The purpose of this project is to demonstrate your ability to collect, work with, and clean a data set. The goal is to prepare tidy data that can be used for later analysis.
One of the most exciting areas in all of data science right now is wearable computing - see for example this article . Companies like Fitbit, Nike, and Jawbone Up are racing to develop the most advanced algorithms to attract new users. The data linked to from the course website represent data collected from the accelerometers from the Samsung Galaxy S smartphone.
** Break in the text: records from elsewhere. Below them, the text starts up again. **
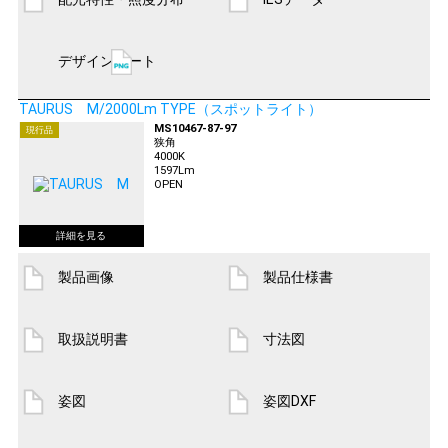
デザインシート
TAURUS M/2000Lm TYPE（スポットライト）
MS10467-87-97
現行品
狭角
4000K
1597Lm
OPEN
製品画像
製品仕様書
取扱説明書
寸法図
姿図
姿図DXF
A full description is available at the site where the data was obtained:
Human Activity Recognition Using Smartphones Dataset
And the data for the project can be downloaded here:
The project objetive is create a R script called run_analysis.R that does the following :
- Merges the training and the test sets to create one data set.
- Extracts only the measurements containg the mean and standard deviation for each measurement.
- Transform the activities ID to the descriptive names that they represent.
- Appropriately labels the data set with descriptive variable names.
- Creates a second, independent tidy data set with the average of each variable for each activity and each subject.
Extract the archive obtained on the above description into the project directory. Set the working directory to the project folder.The R script run_analysis.r contains many labeled functions that realizes each step of the project, so the code should guide what was made to acomplish the result.
Running the R script should generate the Sumarized Tidy Data that was required to finish the project. It will be generated on the project folder.